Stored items

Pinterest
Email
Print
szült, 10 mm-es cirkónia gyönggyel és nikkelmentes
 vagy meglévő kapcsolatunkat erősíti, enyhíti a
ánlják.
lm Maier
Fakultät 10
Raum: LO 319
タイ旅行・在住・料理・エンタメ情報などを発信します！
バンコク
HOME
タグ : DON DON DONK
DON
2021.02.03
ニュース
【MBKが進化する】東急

...

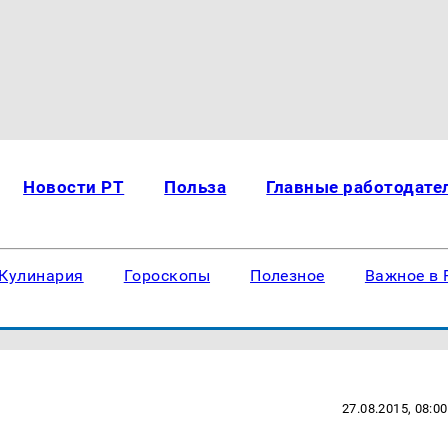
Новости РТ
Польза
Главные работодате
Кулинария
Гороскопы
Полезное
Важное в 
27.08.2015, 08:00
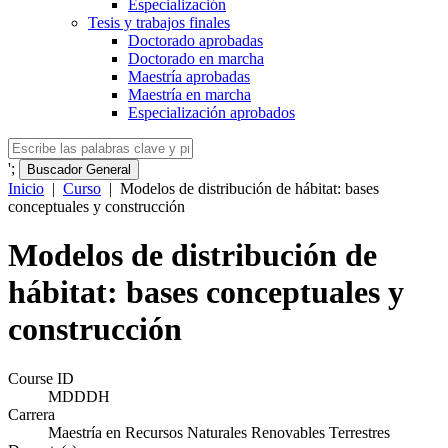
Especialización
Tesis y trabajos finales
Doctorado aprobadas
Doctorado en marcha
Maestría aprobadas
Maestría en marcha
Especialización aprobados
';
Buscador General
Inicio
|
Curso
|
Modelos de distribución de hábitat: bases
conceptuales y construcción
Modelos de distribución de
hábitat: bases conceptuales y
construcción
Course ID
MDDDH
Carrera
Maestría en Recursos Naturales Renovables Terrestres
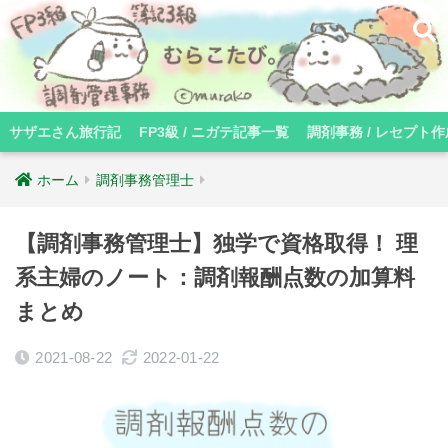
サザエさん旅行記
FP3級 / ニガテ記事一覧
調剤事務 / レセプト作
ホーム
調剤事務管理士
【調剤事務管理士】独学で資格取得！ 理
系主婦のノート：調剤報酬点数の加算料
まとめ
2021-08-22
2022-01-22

==

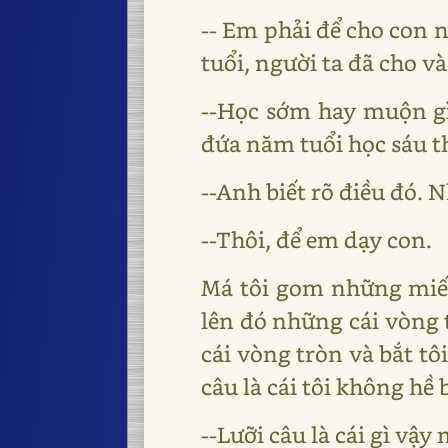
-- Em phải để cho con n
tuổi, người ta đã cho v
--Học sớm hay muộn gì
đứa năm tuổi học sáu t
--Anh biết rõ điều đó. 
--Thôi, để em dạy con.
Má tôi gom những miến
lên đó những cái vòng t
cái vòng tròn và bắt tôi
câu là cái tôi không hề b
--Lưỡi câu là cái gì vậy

__Assignment__: For each line above that contains "bases", make a copy.

__Result of the task__:
Modelos de distribución de hábitat: bases
hábitat: bases conceptuales y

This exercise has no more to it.